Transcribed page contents
━━━━━━━━━━
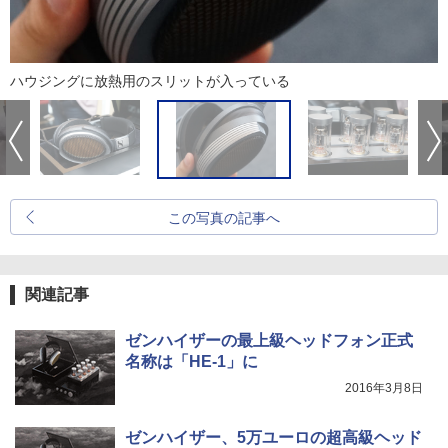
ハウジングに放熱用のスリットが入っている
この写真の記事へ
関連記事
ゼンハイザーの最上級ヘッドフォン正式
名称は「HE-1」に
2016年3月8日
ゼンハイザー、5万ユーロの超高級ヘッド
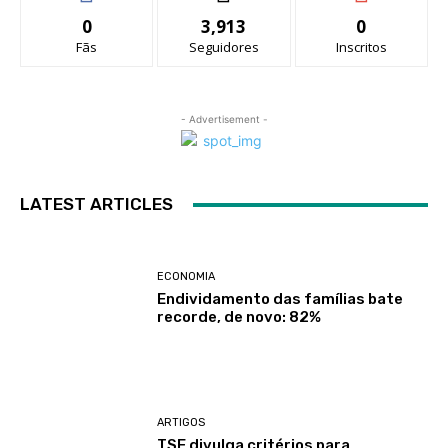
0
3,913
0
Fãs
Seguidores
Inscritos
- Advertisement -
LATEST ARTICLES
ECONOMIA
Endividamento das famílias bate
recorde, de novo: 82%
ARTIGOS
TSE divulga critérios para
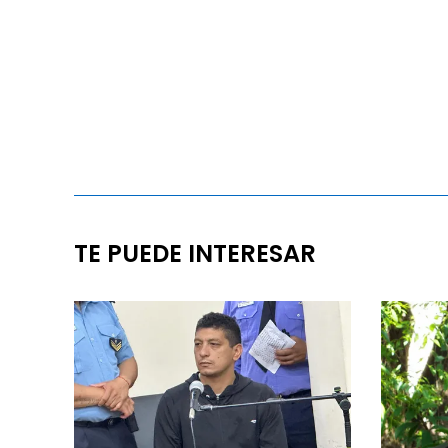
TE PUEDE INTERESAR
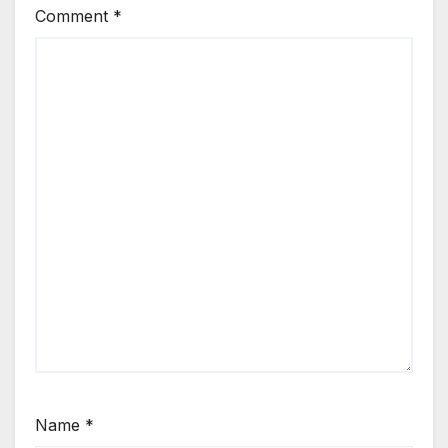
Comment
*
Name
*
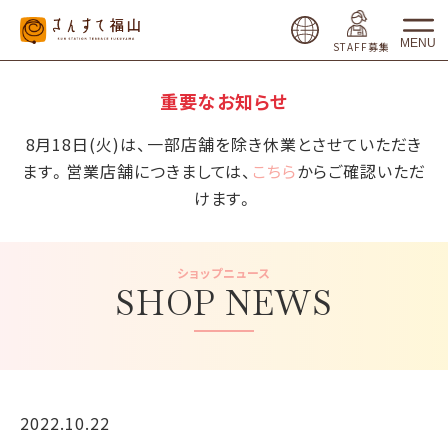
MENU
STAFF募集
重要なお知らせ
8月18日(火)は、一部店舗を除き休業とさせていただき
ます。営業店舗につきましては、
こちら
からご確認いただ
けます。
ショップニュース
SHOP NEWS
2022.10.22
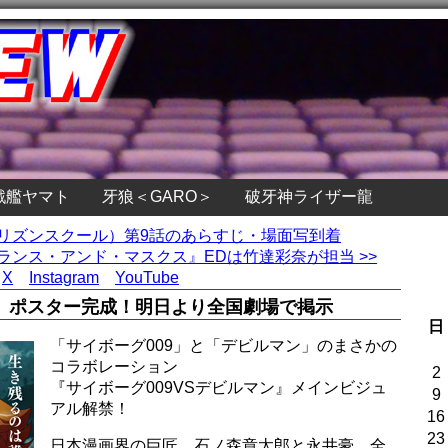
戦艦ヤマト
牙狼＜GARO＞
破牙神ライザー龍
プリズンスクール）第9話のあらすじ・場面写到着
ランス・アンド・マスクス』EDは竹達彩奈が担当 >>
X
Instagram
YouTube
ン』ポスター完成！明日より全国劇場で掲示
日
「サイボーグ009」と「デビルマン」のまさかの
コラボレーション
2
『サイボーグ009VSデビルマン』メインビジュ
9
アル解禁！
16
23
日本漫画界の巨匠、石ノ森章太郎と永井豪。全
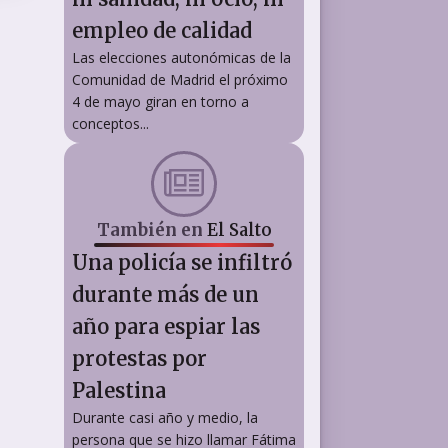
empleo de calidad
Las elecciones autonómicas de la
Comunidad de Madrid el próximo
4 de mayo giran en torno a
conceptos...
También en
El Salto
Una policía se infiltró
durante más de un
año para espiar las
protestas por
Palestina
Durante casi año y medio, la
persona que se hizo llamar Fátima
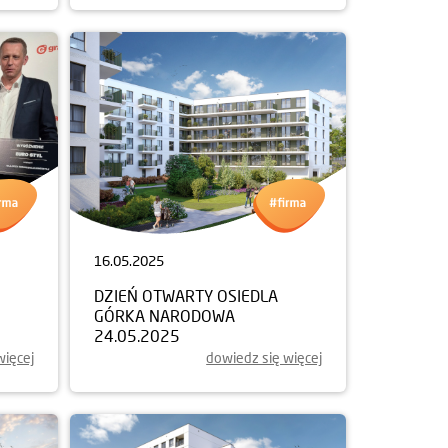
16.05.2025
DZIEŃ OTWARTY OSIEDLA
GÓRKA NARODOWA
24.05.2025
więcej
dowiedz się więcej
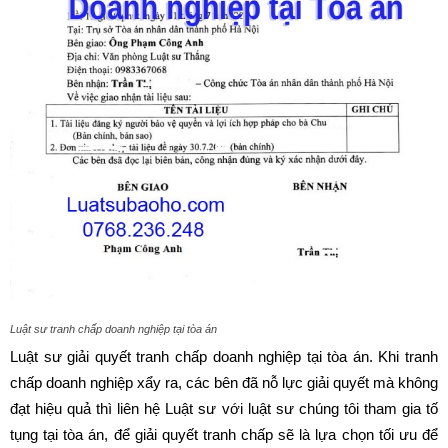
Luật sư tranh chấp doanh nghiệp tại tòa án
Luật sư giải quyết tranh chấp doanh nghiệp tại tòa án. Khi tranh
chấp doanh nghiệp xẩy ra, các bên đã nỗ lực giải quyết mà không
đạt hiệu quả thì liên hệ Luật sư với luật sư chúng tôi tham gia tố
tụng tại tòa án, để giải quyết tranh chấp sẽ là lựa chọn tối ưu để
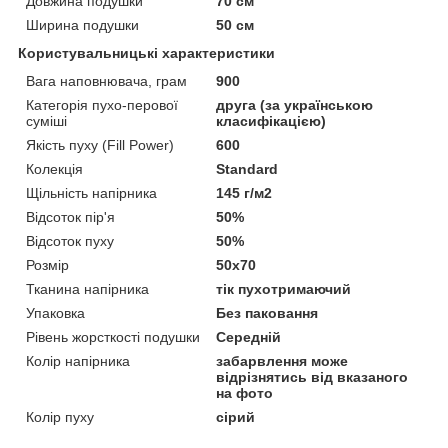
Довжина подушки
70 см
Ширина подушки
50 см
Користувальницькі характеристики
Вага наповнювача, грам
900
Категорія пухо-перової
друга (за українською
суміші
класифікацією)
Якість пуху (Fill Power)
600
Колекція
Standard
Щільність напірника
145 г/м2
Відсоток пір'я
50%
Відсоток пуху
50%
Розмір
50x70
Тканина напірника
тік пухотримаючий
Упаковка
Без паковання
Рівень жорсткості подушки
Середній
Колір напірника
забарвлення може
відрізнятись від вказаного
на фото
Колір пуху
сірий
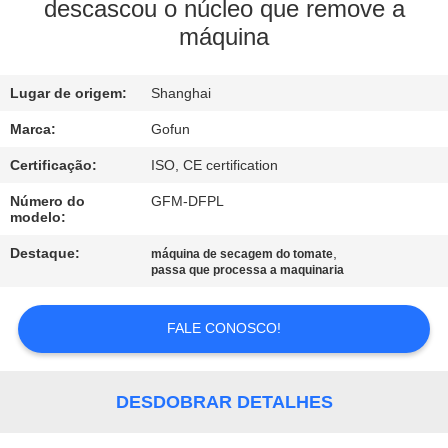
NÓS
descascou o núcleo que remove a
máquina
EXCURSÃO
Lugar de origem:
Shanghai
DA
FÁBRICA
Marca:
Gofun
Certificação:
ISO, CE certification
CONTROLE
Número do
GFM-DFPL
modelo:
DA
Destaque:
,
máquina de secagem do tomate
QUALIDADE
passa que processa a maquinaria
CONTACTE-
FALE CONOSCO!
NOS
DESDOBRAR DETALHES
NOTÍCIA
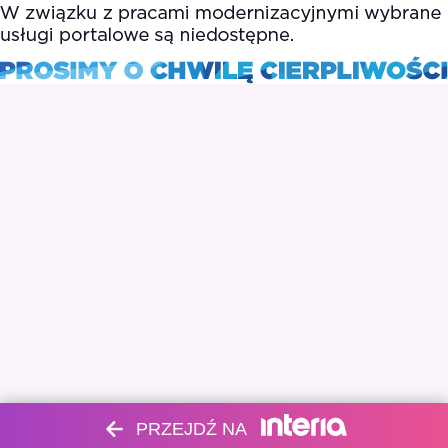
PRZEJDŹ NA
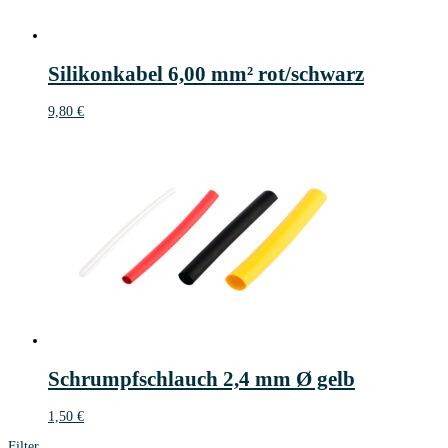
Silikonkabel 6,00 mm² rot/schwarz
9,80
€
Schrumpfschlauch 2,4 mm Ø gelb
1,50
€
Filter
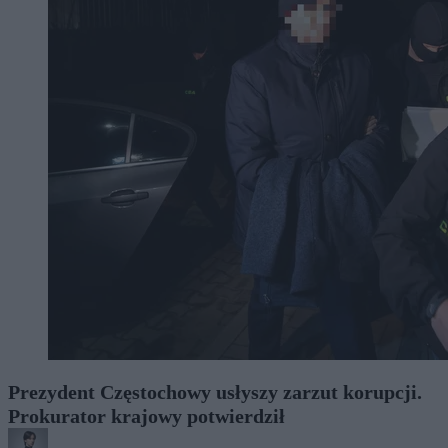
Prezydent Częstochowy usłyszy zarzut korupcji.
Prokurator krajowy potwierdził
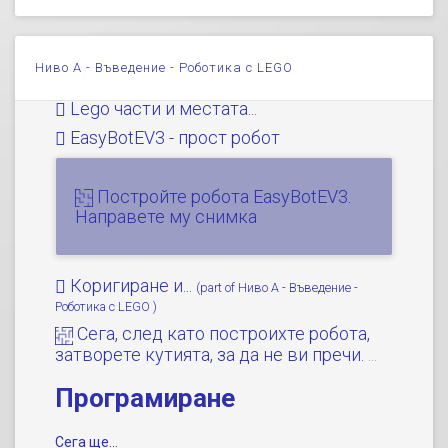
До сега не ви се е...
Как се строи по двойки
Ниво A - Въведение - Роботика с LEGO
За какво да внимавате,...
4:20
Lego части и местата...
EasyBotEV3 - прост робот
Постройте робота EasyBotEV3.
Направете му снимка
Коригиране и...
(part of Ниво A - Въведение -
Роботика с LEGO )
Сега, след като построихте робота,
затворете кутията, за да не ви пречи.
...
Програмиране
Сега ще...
━━━━━━━━━━
REQUIRED ACTION: Tell how many lines in the data include the string "nghiệp". Reply with the number and no other text.

REPLY: 3